Date and Time Formats ISO 8601 International Standard

The SEO Consultants Directory utilizes the ISO 8601 date and time format and have been for quite some time. We've found that any and all issues previously associated with our regionally specific date and time formats were negated once we made the switch to ISO 8601. Since our directory is appealing to an International audience, our regionally specific date and time formats may have been misunderstood by many outside of the United States.

While we agree that some may find the ISO 8601 date and time formats a little confusing, we hope that after reading this section along with information from the authoritative resources we've provided links to, that you'll consider making the change and adhering to the ISO 8601 standards. We feel this is a long term strategy and one that will benefit all who are following standards.

From the W3C

This document defines a profile of ISO 8601, the International Standard for the representation of dates and times. ISO 8601 describes a large number of date/time formats. To reduce the scope for error and the complexity of software, it is useful to restrict the supported formats to a small number. This profile defines a few date/time formats, likely to satisfy most requirements.

Formats

Different standards may need different levels of granularity in the date and time, so this profile defines six levels. Standards that reference this profile should specify one or more of these granularities. If a given standard allows more than one granularity, it should specify the meaning of the dates and times with reduced precision, for example, the result of comparing two dates with different precisions.

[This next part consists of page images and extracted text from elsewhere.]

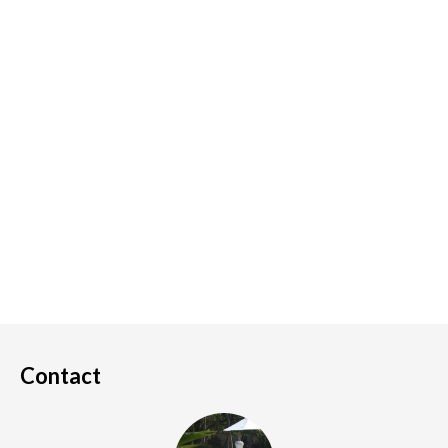
Contact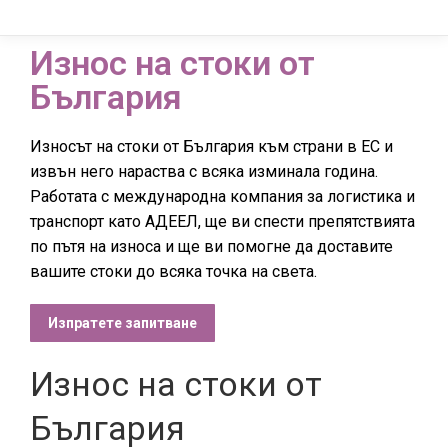
Износ на стоки от
България
Износът на стоки от България към страни в ЕС и
извън него нараства с всяка изминала година.
Работата с международна компания за логистика и
транспорт като АДЕЕЛ, ще ви спести препятствията
по пътя на износа и ще ви помогне да доставите
вашите стоки до всяка точка на света.
Изпратете запитване
Износ на стоки от
България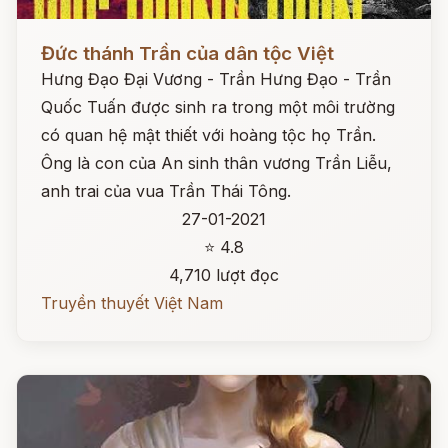
Đọc ngay
Đức thánh Trần của dân tộc Việt
Hưng Đạo Đại Vương - Trần Hưng Đạo - Trần
Quốc Tuấn được sinh ra trong một môi trường
có quan hệ mật thiết với hoàng tộc họ Trần.
Ông là con của An sinh thân vương Trần Liễu,
anh trai của vua Trần Thái Tông.
27-01-2021
⭐ 4.8
4,710 lượt đọc
Truyền thuyết Việt Nam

The formats are as follows. Exactly the components shown here must be present, with exactly this punctuation. Note that the "T" appears literally in the string, to indicate the beginning of the time element, as specified in ISO 8601.

Year:
   YYYY (e.g. 2004)
Year-month:
   YYYY-MM (e.g. 2004-06)
Complete date:
   YYYY-MM-DD (e.g. 2004-06-01)
Complete date:hours:minutes
   YYYY-MM-DDThh:mmTZD (e.g. 2004-06-01T19:20+01:00)
Complete date:hours:minutes:seconds
   YYYY-MM-DDThh:mm:ssTZD (e.g. 2004-06-01T19:20:30+01:00)
Complete date:hours:minutes:seconds:decimal fraction of a second
   YYYY-MM-DDThh:mm:ss.sTZD (e.g. 2004-06-01T19:20:30.45+01:00)

Explanation of the above formatting:

YYYY = four-digit year
MM   = two-digit month (01=January, etc.)
DD   = two-digit day of month (01 through 31)
hh   = two digits of hour (00 through 23) (am/pm NOT allowed)
mm   = two digits of minute (00 through 59)
ss   = two digits of second (00 through 59)
s    = one or more digits representing a decimal fraction of a second
TZD  = time zone designator (Z or +hh:mm or -hh:mm)

This profile does not specify how many digits may be used to represent the decimal fraction of a second. An adopting standard that permits fractions of a second must specify both the minimum number of digits (a number greater than or equal to one) and the maximum number of digits (the maximum may be stated to be "unlimited").

This profile defines two ways of handling time zone offsets:

  1. Times are expressed in UTC (Coordinated Universal Time), with a special UTC designator ("Z").
  2. Times are expressed in local time, together with a time zone offset in hours and minutes. A time zone offset of "+hh:mm" indicates that the date/time uses a local time zone which is "hh" hours and "mm" minutes ahead of UTC. A time zone offset of "-hh:mm" indicates that the date/time uses a local time zone which is "hh" hours and "mm" minutes behind UTC.

A standard referencing this profile should permit one or both of these ways of handling time zone offsets.